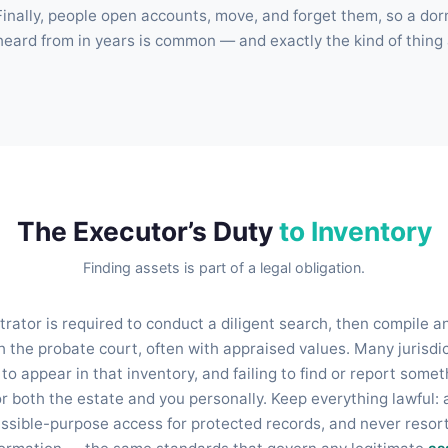
Finally, people open accounts, move, and forget them, so a do
 heard from in years is common — and exactly the kind of thing
The Executor’s Duty
to Inventory
Finding assets is part of a legal obligation.
rator is required to conduct a diligent search, then compile an
h the probate court, often with appraised values. Many jurisdic
o appear in that inventory, and failing to find or report some
r both the estate and you personally. Keep everything lawful: 
issible-purpose access for protected records, and never resort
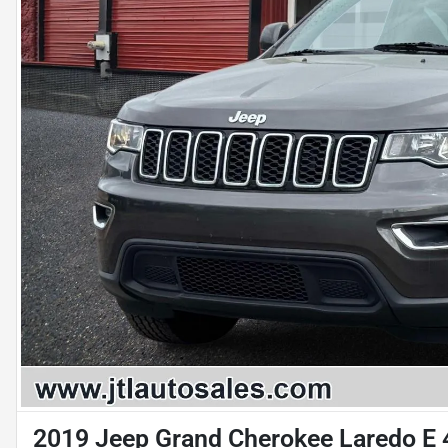
2019 Jeep Grand Cherokee Laredo E 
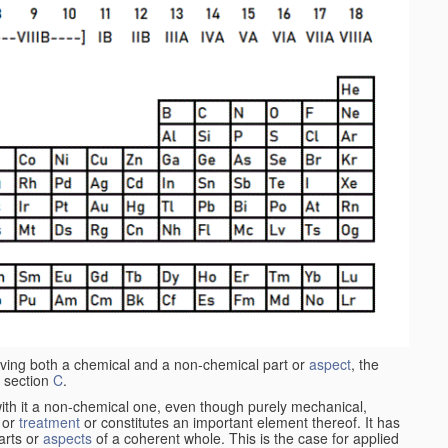
aving both a chemical and a non-chemical part or
aspect
, the
 section
C
.
ith it a non-chemical one, even though purely mechanical,
 or
treatment
or constitutes an important element thereof. It has
parts or
aspects
of a coherent whole. This is the case for applied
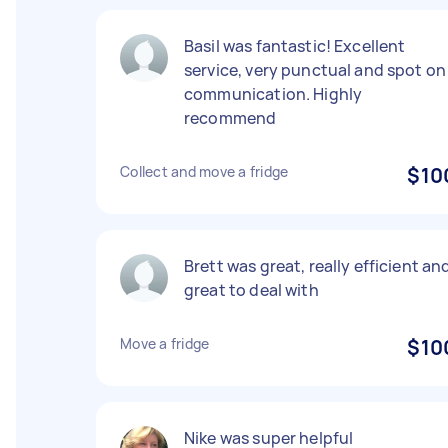
Basil was fantastic! Excellent
service, very punctual and spot on
communication. Highly
recommend
Collect and move a fridge
$10
Brett was great, really efficient an
great to deal with
Move a fridge
$10
Nike was super helpful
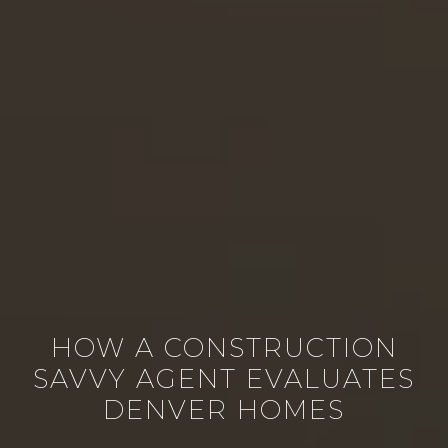
HOW A CONSTRUCTION
SAVVY AGENT EVALUATES
DENVER HOMES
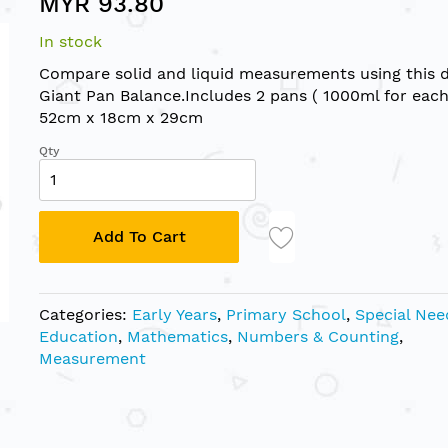
MYR 93.80
In stock
Compare solid and liquid measurements using this 
Giant Pan Balance.Includes 2 pans ( 1000ml for each)
52cm x 18cm x 29cm
Qty
Add To Cart
Categories:
Early Years
,
Primary School
,
Special Nee
Education
,
Mathematics
,
Numbers & Counting
,
Measurement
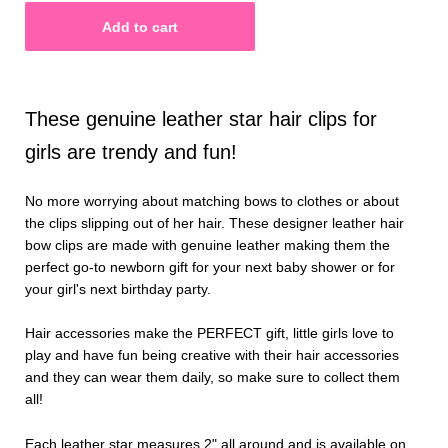
These genuine leather star hair clips for
girls are trendy and fun!
No more worrying about matching bows to clothes or about
the clips slipping out of her hair. These designer leather hair
bow clips are made with genuine leather making them the
perfect go-to newborn gift for your next baby shower or for
your girl's next birthday party.
Hair accessories make the PERFECT gift, little girls love to
play and have fun being creative with their hair accessories
and they can wear them daily, so make sure to collect them
all!
Each leather star measures 2" all around and is available on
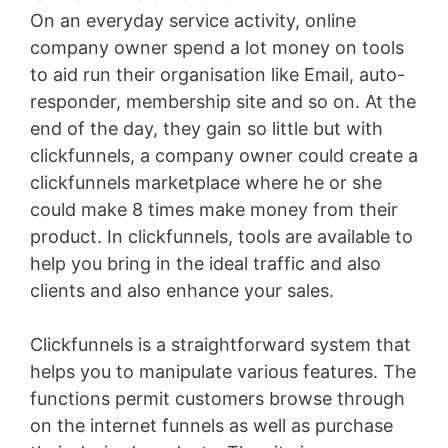
On an everyday service activity, online
company owner spend a lot money on tools
to aid run their organisation like Email, auto-
responder, membership site and so on. At the
end of the day, they gain so little but with
clickfunnels, a company owner could create a
clickfunnels marketplace where he or she
could make 8 times make money from their
product. In clickfunnels, tools are available to
help you bring in the ideal traffic and also
clients and also enhance your sales.
Clickfunnels is a straightforward system that
helps you to manipulate various features. The
functions permit customers browse through
on the internet funnels as well as purchase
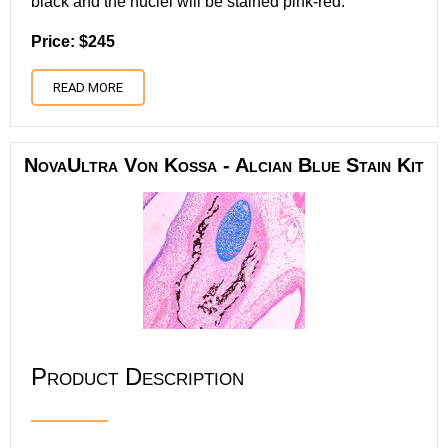
black and the nuclei will be stained pink-red.
Price: $245
READ MORE
NovaUltra Von Kossa - Alcian Blue Stain Kit
Product Description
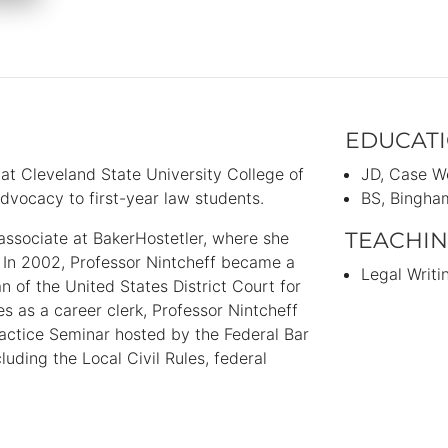
EDUCAT
 at Cleveland State University College of
JD
Case We
dvocacy to first-year law students.
BS
Bingham
TEACHIN
 associate at BakerHostetler, where she
 In 2002, Professor Nintcheff became a
Legal Writi
n of the United States District Court for
es as a career clerk, Professor Nintcheff
ractice Seminar hosted by the Federal Bar
uding the Local Civil Rules, federal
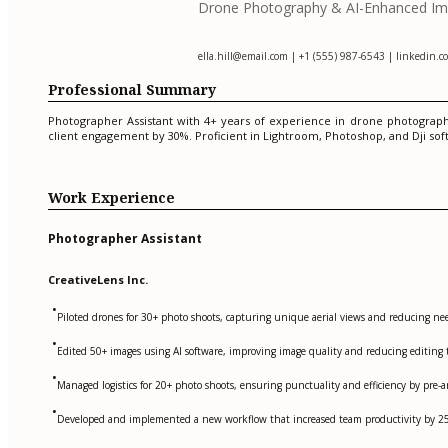
Drone Photography & AI-Enhanced Imag
ella.hill@email.com
| +1 (555) 987-6543 | linkedin.com
Professional Summary
Photographer Assistant with 4+ years of experience in drone photograph
client engagement by 30%. Proficient in Lightroom, Photoshop, and Dji sof
Work Experience
Photographer Assistant
CreativeLens Inc.
•
Piloted drones for 30+ photo shoots, capturing unique aerial views and reducing n
•
Edited 50+ images using AI software, improving image quality and reducing editing 
•
Managed logistics for 20+ photo shoots, ensuring punctuality and efficiency by pre
•
Developed and implemented a new workflow that increased team productivity by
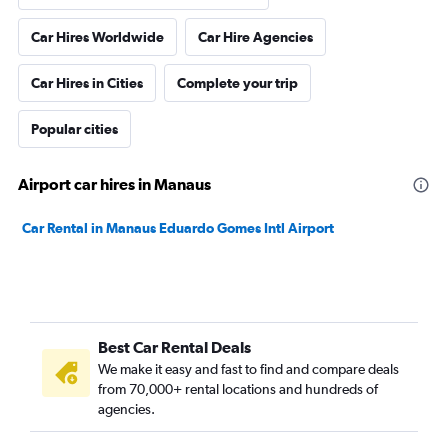
Car Hires Worldwide
Car Hire Agencies
Car Hires in Cities
Complete your trip
Popular cities
Airport car hires in Manaus
Car Rental in Manaus Eduardo Gomes Intl Airport
Best Car Rental Deals
We make it easy and fast to find and compare deals
from 70,000+ rental locations and hundreds of
agencies.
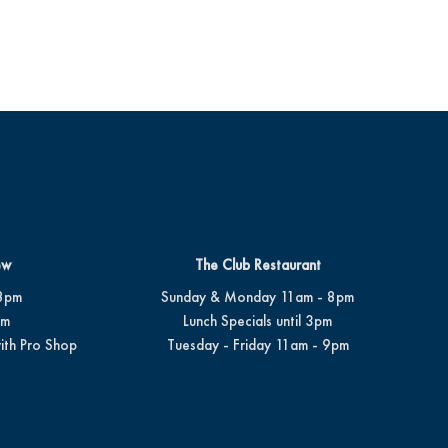
ew
The Club Restaurant
8pm
Sunday & Monday 11am - 8pm
pm
Lunch Specials until 3pm
ith Pro Shop
Tuesday - Friday 11am - 9pm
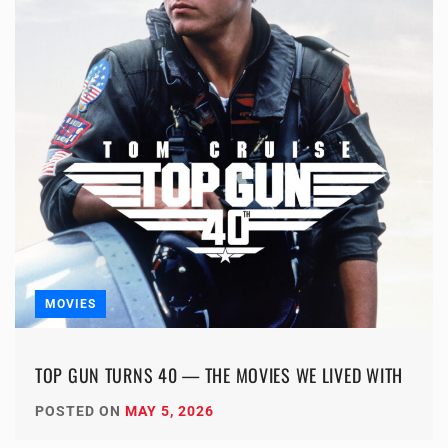
MOVIES
TOP GUN TURNS 40 — THE MOVIES WE LIVED WITH
POSTED ON
MAY 5, 2026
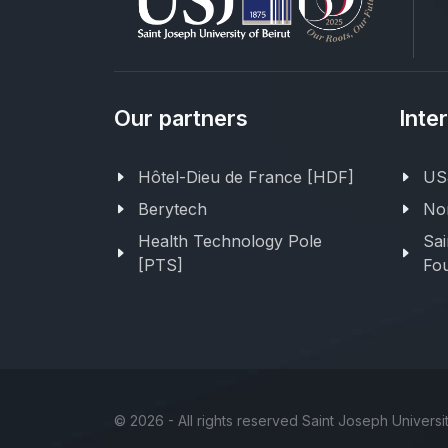
Our partners
Inte
Hôtel-Dieu de France [HDF]
USJ
Berytech
Nor
Health Technology Pole
Sai
[PTS]
Fou
©
2026 - All rights reserved Saint Joseph Universit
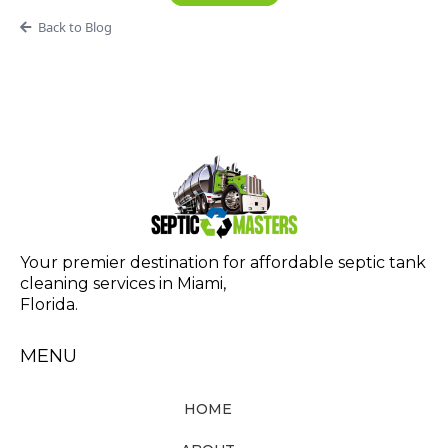
Back to Blog
Your premier destination for affordable septic tank
cleaning services in Miami,
Florida.
MENU
HOME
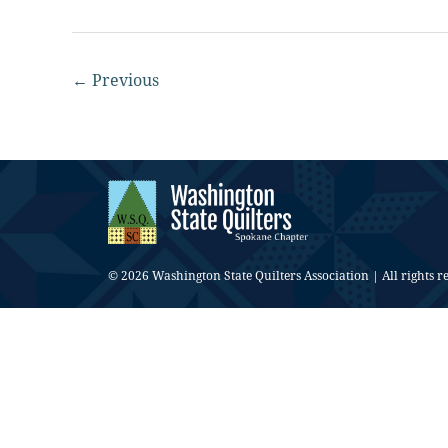
←
Previous
© 2026 Washington State Quilters Association | All rights r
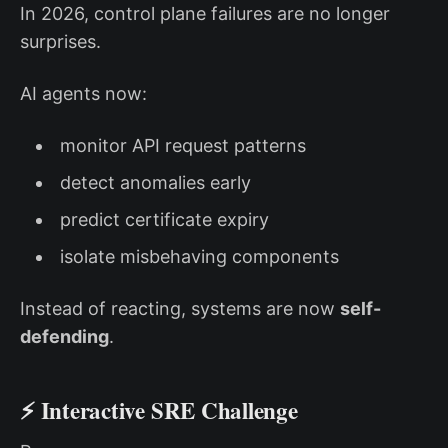
In 2026, control plane failures are no longer
surprises.
AI agents now:
monitor API request patterns
detect anomalies early
predict certificate expiry
isolate misbehaving components
Instead of reacting, systems are now
self-
defending
.
⚡ Interactive SRE Challenge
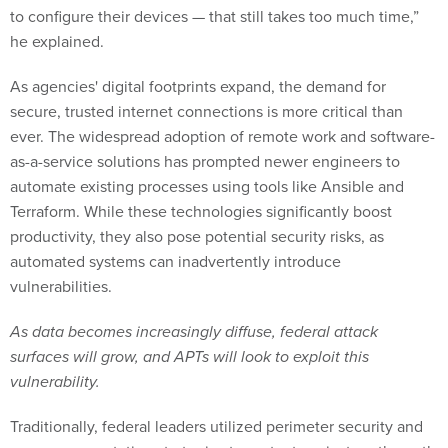
to configure their devices — that still takes too much time,”
he explained.
As agencies' digital footprints expand, the demand for
secure, trusted internet connections is more critical than
ever. The widespread adoption of remote work and software-
as-a-service solutions has prompted newer engineers to
automate existing processes using tools like Ansible and
Terraform. While these technologies significantly boost
productivity, they also pose potential security risks, as
automated systems can inadvertently introduce
vulnerabilities.
As data becomes increasingly diffuse, federal attack
surfaces will grow, and APTs will look to exploit this
vulnerability.
Traditionally, federal leaders utilized perimeter security and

What to produce
Could you return the whole listing exactly, with every picture removed?

Reply to the exercise
Finally, people open accounts, move, and forget them, so a do
 heard from in years is common — and exactly the kind of thing
The Executor’s Duty
to Inventory
Finding assets is part of a legal obligation.
rator is required to conduct a diligent search, then compile an
h the probate court, often with appraised values. Many jurisdic
o appear in that inventory, and failing to find or report some
r both the estate and you personally. Keep everything lawful: 
issible-purpose access for protected records, and never resort
2019 Jeep Grand Cherokee Laredo E 
aving both a chemical and a non-chemical part or
aspect
, the
 section
C
.
ith it a non-chemical one, even though purely mechanical,
 or
treatment
or constitutes an important element thereof. It has
parts or
aspects
of a coherent whole. This is the case for applied
Basil was fantastic! Excellent
service, very punctual and spot on
communication. Highly
recommend
Collect and move a fridge
$10
Brett was great, really efficient an
great to deal with
Move a fridge
$10
Nike was super helpful
HOW A CONSTRUCTION
SAVVY AGENT EVALUATES
DENVER HOMES
MYR 93.80
In stock
Compare solid and liquid measurements using this 
Giant Pan Balance.Includes 2 pans ( 1000ml for each)
52cm x 18cm x 29cm
Qty
Add To Cart
Categories:
Early Years
,
Primary School
,
Special Nee
Education
,
Mathematics
,
Numbers & Counting
,
Measurement
These genuine leather star hair clips for
girls are trendy and fun!
No more worrying about matching bows to clothes or about
the clips slipping out of her hair. These designer leather hair
bow clips are made with genuine leather making them the
perfect go-to newborn gift for your next baby shower or for
your girl's next birthday party.
Hair accessories make the PERFECT gift, little girls love to
play and have fun being creative with their hair accessories
and they can wear them daily, so make sure to collect them
all!
Each leather star measures 2" all around and is available on
On an everyday service activity, online
company owner spend a lot money on tools
to aid run their organisation like Email, auto-
responder, membership site and so on. At the
end of the day, they gain so little but with
clickfunnels, a company owner could create a
clickfunnels marketplace where he or she
could make 8 times make money from their
product. In clickfunnels, tools are available to
help you bring in the ideal traffic and also
clients and also enhance your sales.
Clickfunnels is a straightforward system that
helps you to manipulate various features. The
functions permit customers browse through
on the internet funnels as well as purchase
black and the nuclei will be stained pink-red.
Price: $245
READ MORE
NovaUltra Von Kossa - Alcian Blue Stain Kit
Product Description
EDUCAT
 at Cleveland State University College of
JD
Case We
dvocacy to first-year law students.
BS
Bingham
TEACHIN
 associate at BakerHostetler, where she
 In 2002, Professor Nintcheff became a
Legal Writi
n of the United States District Court for
es as a career clerk, Professor Nintcheff
ractice Seminar hosted by the Federal Bar
uding the Local Civil Rules, federal
Drone Photography & AI-Enhanced Imag
ella.hill@email.com
| +1 (555) 987-6543 | linkedin.com
Professional Summary
Photographer Assistant with 4+ years of experience in drone photograph
client engagement by 30%. Proficient in Lightroom, Photoshop, and Dji sof
Work Experience
Photographer Assistant
CreativeLens Inc.
•
Piloted drones for 30+ photo shoots, capturing unique aerial views and reducing n
•
Edited 50+ images using AI software, improving image quality and reducing editing 
•
Managed logistics for 20+ photo shoots, ensuring punctuality and efficiency by pre
•
Developed and implemented a new workflow that increased team productivity by
Car Hires Worldwide
Car Hire Agencies
Car Hires in Cities
Complete your trip
Popular cities
Airport car hires in Manaus
Car Rental in Manaus Eduardo Gomes Intl Airport
Best Car Rental Deals
We make it easy and fast to find and compare deals
from 70,000+ rental locations and hundreds of
agencies.
ew
The Club Restaurant
8pm
Sunday & Monday 11am - 8pm
pm
Lunch Specials until 3pm
ith Pro Shop
Tuesday - Friday 11am - 9pm
MOVIES
TOP GUN TURNS 40 — THE MOVIES WE LIVED WITH
POSTED ON
MAY 5, 2026
Our partners
Inte
Hôtel-Dieu de France [HDF]
USJ
Berytech
Nor
Health Technology Pole
Sai
[PTS]
Fou
©
2026 - All rights reserved Saint Joseph Universit
Back to Blog
Your premier destination for affordable septic tank
cleaning services in Miami,
Florida.
MENU
HOME
←
Previous
© 2026 Washington State Quilters Association | All rights r
In 2026, control plane failures are no longer
surprises.
AI agents now:
monitor API request patterns
detect anomalies early
predict certificate expiry
isolate misbehaving components
Instead of reacting, systems are now
self-
defending
.
⚡ Interactive SRE Challenge
to configure their devices — that still takes too much time,”
he explained.
As agencies' digital footprints expand, the demand for
secure, trusted internet connections is more critical than
ever. The widespread adoption of remote work and software-
as-a-service solutions has prompted newer engineers to
automate existing processes using tools like Ansible and
Terraform. While these technologies significantly boost
productivity, they also pose potential security risks, as
automated systems can inadvertently introduce
vulnerabilities.
As data becomes increasingly diffuse, federal attack
surfaces will grow, and APTs will look to exploit this
vulnerability.
Traditionally, federal leaders utilized perimeter security and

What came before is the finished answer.